The novel, according to the official synopsis, tells the story of Keith Rudy and Hugh Malco, who grew up in Biloxi in the ‘60s and were childhood friends, as well as Little League all-stars. But as teenagers, their lives took them in different directions. Keith’s father became a legendary prosecutor, determined to “clean up the Coast.” Hugh’s father became the “Boss” of Biloxi’s criminal underground. Keith went to law school and followed in his father’s footsteps. Hugh preferred the nightlife and worked in his father’s clubs. The two families were headed for a showdown, one that would happen in a courtroom.
“I hope that the book is historically and factually accurate, as much as a novel can be,” Grisham said. “I tried to be accurate in the history of old Biloxi, and you know, the seafood industry, the immigrants, the founding of Biloxi and the rather laid-back nightlife and lifestyle that went on for a long time before it was cleaned up.
“I tried to make the book, in the context of pure fiction, accurate and fair because in my opinion, Biloxi has always been one of our more progressive cities, bigger tax base, excellent schools and things like that.“
For Grisham, Biloxi is familiar territory, a fascination that dates back to when he was 12 years old.
“I set ‘The Partner’ there. It involved a Biloxi lawyer who fakes his own death, and runs away to Brazil. One of my favorite books. I set ‘Runaway Jury’ in Biloxi 50 years later. It’s one of my favorite settings. Part of it was set in Mary Mahoney’s. Bob Mahoney still thinks he’s a movie star.

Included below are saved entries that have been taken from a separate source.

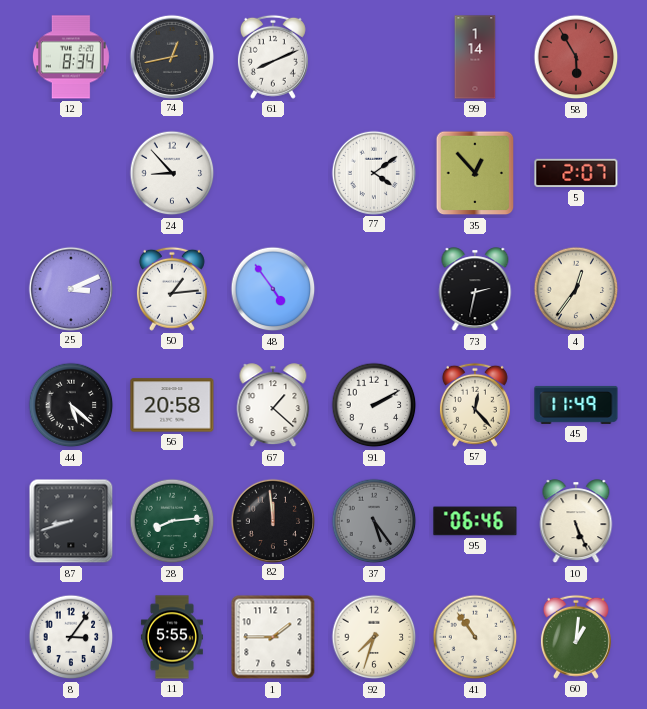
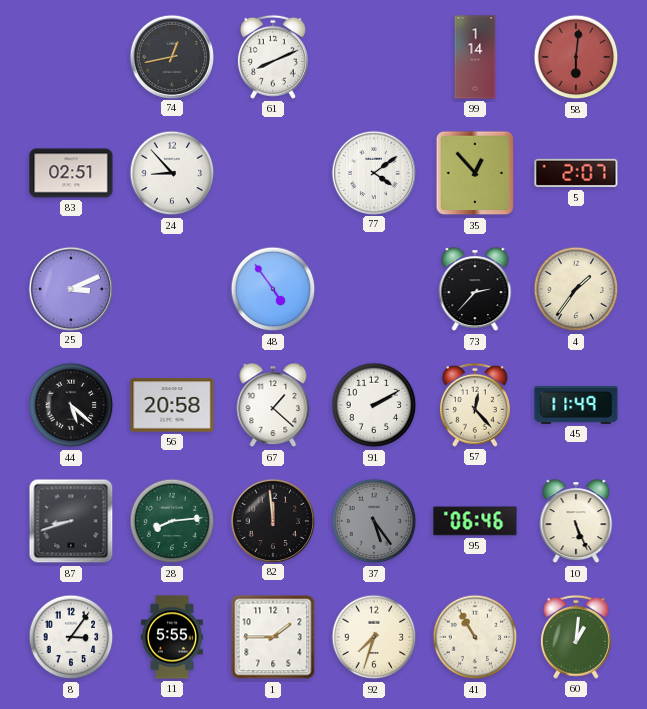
12: 8:34 -> none
58: 5:55 -> 6:01
83: none -> 02:51
50: 1:14 -> none
73: 2:32 -> 2:37
4: 12:36 -> 1:36
41: 10:54 -> 10:55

“The place has a very colorful history, unlike the rest of the state in any way.”
For a youngster on baseball diamonds in Southaven, the thought of visiting Biloxi was a reward, Grisham said: “I was a million miles away from Biloxi. I never made the all-star team. The state tournament back then was in Biloxi. We called our all-star team the Biloxi All-Star team because if you made the all-stars in Southaven, you were going to Biloxi.”
Grisham—a “landlocked redneck” in his young days—didn’t see “the ocean” until he was 18 years old, at U.S. 49 and 90, traveling to Biloxi to play American Legion summer baseball.

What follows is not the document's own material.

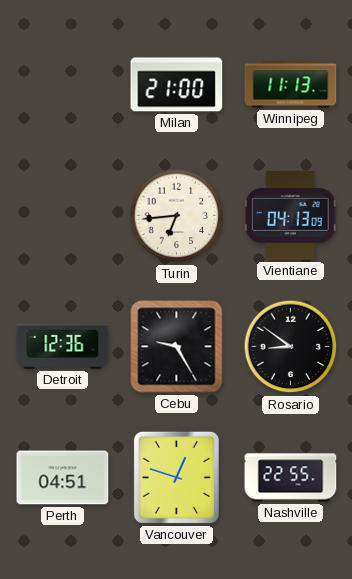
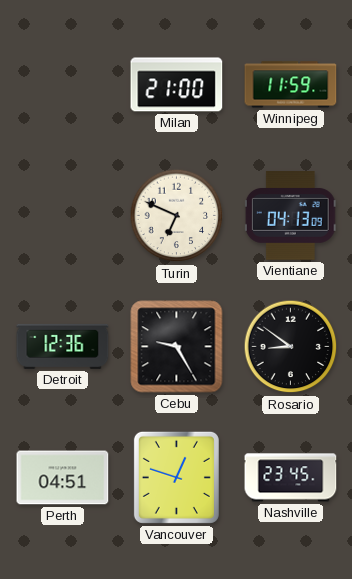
Winnipeg: 11:13 -> 11:59
Turin: 6:44 -> 6:49
Nashville: 22:55 -> 23:45
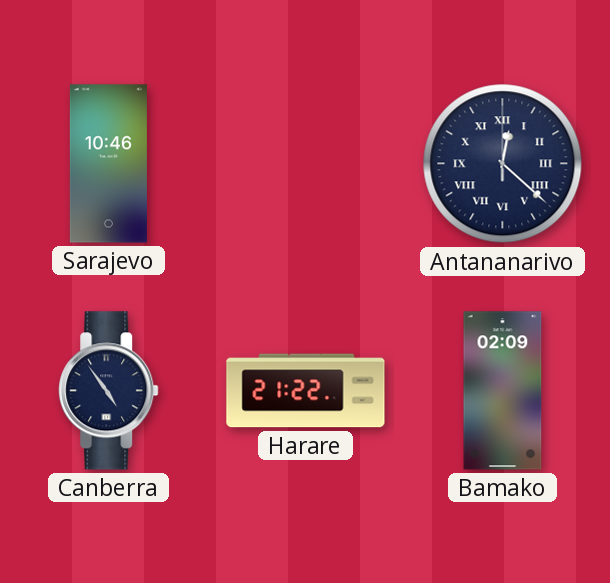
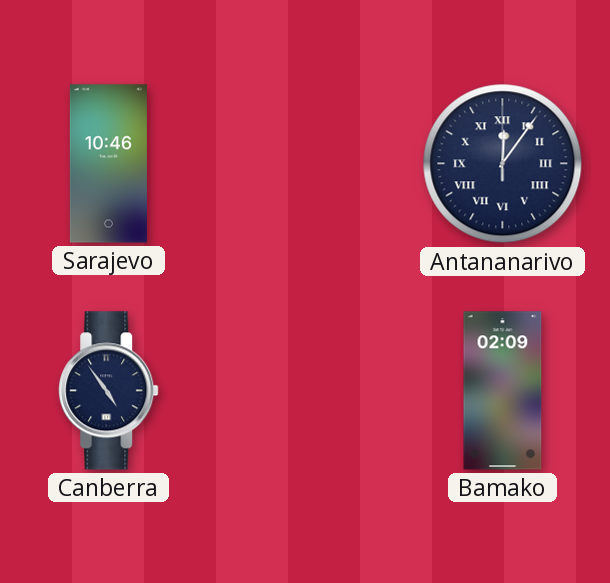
Antananarivo: 12:22 -> 12:06
Harare: 21:22 -> none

Later, in college, he started meeting “kids from the Coast.”
“We always called them ‘kids from the Coast,’ he said. “They were always a lot more fun. In law school, I made some good friends from the Coast, Mike Holleman, Mike Gillich’s daughter, Tina Gillich, was in our law school class.
“Then when I got to the Legislature, I started meeting some really good characters from the Coast, elected officials and people like that. You would hear stories about the Dixie Mafia, and it’s been a gradual process over the years. The Coast has always been there for me. I’ve always been fascinated by it.”

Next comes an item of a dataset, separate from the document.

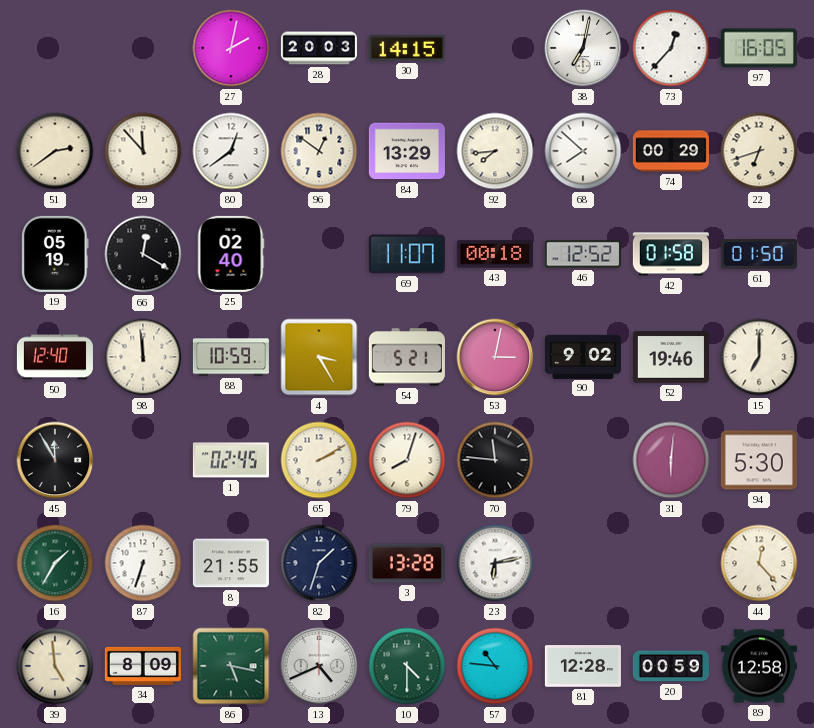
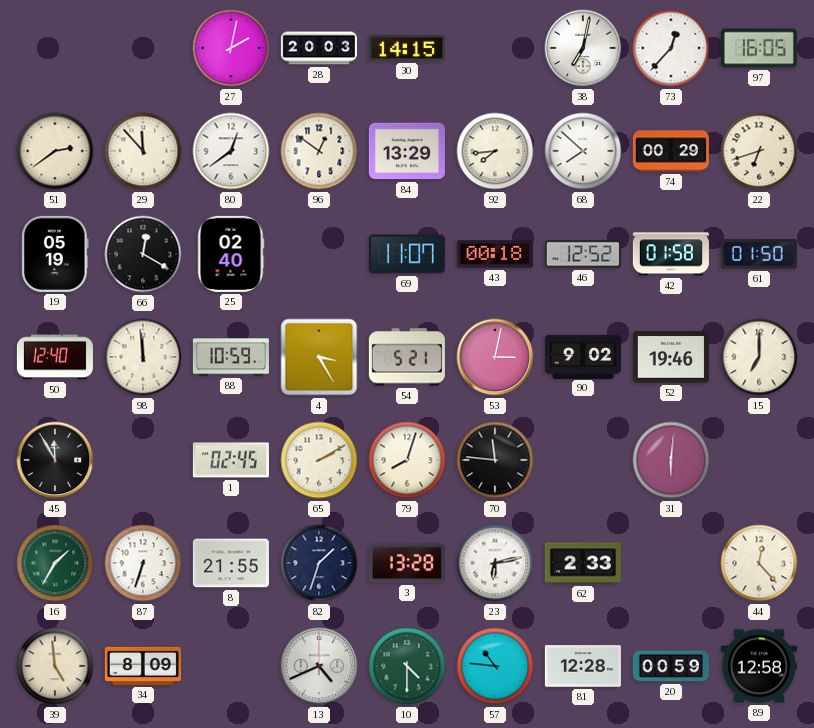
94: 5:30 -> none
62: none -> 2:33
86: 5:17 -> none
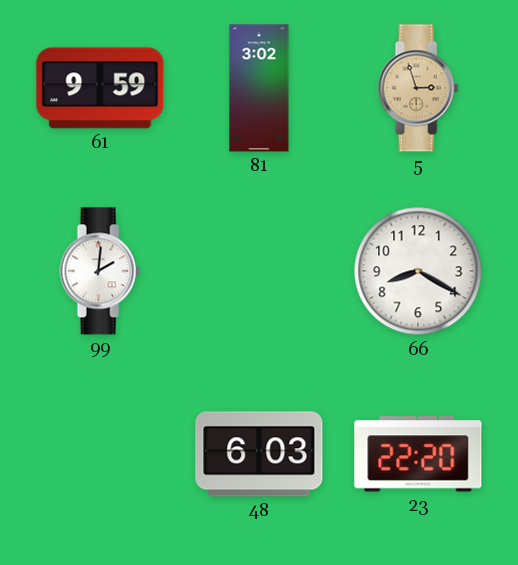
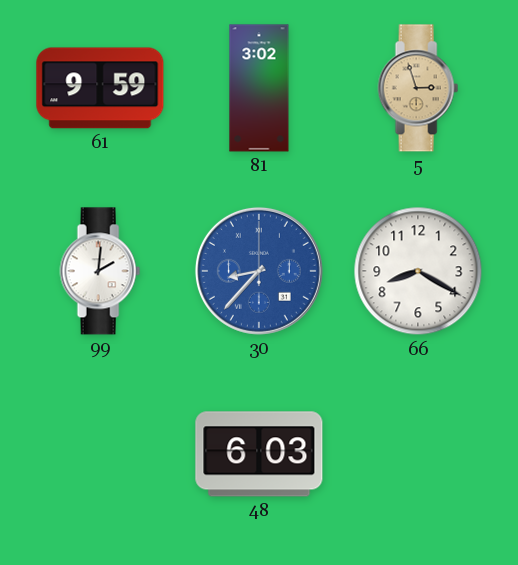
30: none -> 8:37
23: 22:20 -> none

While Biloxi serves as a backdrop for the courtroom drama, Grisham says, the characters are fictional: “There’s not a single character based on any real person, except for three or four ex-governors later in the book. Of course, those guys are all dead and they can’t sue you when they’re dead.”
Grisham relied on his Coast contacts—Holleman, Mahoney, Gerald Blessey, Paige Gutierrez— and a couple of retired FBI agents for local color and context.
“The two retired FBI guys were just hilarious,” he said, “because they could tell stories forever.”
Added the author: “All those characters down there that we have all known forever and loved, thank God they are still there. That’s what makes Biloxi a special place.”